## Setup

Import libraries and configure the environment.

In [None]:
from pathlib import Path

import matplotlib.pyplot as plt
import numpy as np
import pandas as pd

from kanoa import AnalyticsInterpreter

# Set plot style
plt.style.use("seaborn-v0_8-whitegrid")
plt.rcParams["figure.figsize"] = (12, 6)
plt.rcParams["font.size"] = 11

# Path to knowledge base
KB_PATH = Path("./knowledge_base_demo/climate_science_kb")

print(f"Knowledge base path: {KB_PATH.absolute()}")
print(f"KB exists: {KB_PATH.exists()}")
if KB_PATH.exists():
    print(f"KB files: {list(KB_PATH.glob('*.md'))}")

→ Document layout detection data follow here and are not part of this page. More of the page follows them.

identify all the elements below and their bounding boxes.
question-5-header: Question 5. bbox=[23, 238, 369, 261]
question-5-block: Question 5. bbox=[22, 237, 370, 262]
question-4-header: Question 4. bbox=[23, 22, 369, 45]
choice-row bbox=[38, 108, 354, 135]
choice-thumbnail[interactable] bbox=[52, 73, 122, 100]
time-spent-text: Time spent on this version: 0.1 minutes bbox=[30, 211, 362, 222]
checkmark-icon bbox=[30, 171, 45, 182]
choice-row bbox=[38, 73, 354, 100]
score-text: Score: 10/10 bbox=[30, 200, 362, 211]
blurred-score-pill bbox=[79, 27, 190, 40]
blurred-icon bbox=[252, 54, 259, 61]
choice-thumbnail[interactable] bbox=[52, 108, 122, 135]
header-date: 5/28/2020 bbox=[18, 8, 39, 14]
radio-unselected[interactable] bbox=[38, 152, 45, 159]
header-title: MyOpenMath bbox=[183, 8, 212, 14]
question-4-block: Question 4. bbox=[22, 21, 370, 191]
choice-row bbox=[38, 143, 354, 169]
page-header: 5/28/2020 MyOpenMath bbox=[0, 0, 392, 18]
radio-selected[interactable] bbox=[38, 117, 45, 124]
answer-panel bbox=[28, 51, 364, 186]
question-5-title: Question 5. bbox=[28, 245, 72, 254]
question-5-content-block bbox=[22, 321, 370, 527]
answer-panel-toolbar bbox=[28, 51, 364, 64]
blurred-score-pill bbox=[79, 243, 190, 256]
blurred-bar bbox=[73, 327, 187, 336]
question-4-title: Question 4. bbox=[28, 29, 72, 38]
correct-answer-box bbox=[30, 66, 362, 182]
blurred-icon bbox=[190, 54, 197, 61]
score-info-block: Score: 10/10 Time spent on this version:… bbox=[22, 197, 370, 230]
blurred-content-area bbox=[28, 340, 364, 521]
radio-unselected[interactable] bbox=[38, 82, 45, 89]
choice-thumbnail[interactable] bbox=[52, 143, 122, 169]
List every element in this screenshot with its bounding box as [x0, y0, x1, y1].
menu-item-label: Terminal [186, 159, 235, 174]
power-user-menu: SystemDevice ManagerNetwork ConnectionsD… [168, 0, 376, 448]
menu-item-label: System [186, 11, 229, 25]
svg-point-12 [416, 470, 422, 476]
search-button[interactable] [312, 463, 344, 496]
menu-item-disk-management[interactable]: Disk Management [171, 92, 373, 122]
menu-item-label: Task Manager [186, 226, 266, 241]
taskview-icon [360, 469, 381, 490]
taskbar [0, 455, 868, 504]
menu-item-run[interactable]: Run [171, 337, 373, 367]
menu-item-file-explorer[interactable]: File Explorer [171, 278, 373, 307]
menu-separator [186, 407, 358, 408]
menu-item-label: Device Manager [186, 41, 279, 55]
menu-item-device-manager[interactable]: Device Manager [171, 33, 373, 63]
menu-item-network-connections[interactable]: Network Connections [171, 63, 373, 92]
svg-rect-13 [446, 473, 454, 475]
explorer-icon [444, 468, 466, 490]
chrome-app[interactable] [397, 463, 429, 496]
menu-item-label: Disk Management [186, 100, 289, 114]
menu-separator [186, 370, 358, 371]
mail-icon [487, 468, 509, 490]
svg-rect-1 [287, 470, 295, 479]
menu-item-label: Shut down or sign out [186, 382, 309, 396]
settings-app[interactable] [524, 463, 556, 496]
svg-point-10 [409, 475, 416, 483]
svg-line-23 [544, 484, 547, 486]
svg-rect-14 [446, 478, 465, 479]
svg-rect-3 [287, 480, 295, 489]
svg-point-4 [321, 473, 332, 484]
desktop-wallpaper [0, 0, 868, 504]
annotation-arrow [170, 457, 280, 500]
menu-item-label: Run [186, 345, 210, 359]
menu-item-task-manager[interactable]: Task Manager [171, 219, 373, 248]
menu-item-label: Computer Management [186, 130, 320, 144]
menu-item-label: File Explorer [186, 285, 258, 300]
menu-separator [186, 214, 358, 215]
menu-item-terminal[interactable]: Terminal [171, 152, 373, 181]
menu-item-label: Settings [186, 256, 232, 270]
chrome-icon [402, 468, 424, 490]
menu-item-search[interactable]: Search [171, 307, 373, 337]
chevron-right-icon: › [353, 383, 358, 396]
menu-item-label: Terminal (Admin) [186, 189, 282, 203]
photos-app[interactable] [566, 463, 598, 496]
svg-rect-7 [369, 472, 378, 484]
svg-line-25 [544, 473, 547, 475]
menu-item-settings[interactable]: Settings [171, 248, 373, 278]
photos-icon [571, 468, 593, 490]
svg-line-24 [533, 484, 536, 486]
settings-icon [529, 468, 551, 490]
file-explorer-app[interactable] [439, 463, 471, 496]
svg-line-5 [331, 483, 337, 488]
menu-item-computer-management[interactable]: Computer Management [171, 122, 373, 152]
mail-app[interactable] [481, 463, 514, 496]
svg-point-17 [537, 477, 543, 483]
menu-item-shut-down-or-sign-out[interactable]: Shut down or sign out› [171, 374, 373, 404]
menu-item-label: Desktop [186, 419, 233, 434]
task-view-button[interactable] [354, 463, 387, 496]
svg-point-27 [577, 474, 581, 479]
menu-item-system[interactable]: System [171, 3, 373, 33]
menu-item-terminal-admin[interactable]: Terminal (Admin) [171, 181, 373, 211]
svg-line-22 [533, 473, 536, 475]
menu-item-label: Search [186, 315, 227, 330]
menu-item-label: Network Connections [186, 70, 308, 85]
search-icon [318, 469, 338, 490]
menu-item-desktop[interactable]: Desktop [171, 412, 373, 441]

## 1. Create Synthetic Climate Data

We'll create realistic synthetic data that mimics actual climate observations:

- **Global Temperature Anomalies** (similar to NASA GISS dataset)
- **Atmospheric CO2 Concentration** (similar to Keeling Curve)
- **Sea Surface Temperature** with marine heatwave events

In [None]:
# Set seed for reproducibility
np.random.seed(42)

# Create time axis (1960-2024)
years = np.arange(1960, 2025)
n_years = len(years)

# Global Temperature Anomaly (relative to 1951-1980 baseline)
# Starts near 0, accelerates to ~1.2°C by 2024
trend = 0.018 * (years - 1960)  # ~0.18°C/decade base trend
acceleration = 0.0002 * (years - 1960) ** 1.5  # Accelerating component
enso_signal = 0.15 * np.sin(2 * np.pi * (years - 1960) / 3.7)  # ENSO-like
volcanic = np.zeros_like(years, dtype=float)
volcanic[years == 1991] = -0.3  # Pinatubo
volcanic[years == 1982] = -0.2  # El Chichón
noise = np.random.normal(0, 0.08, n_years)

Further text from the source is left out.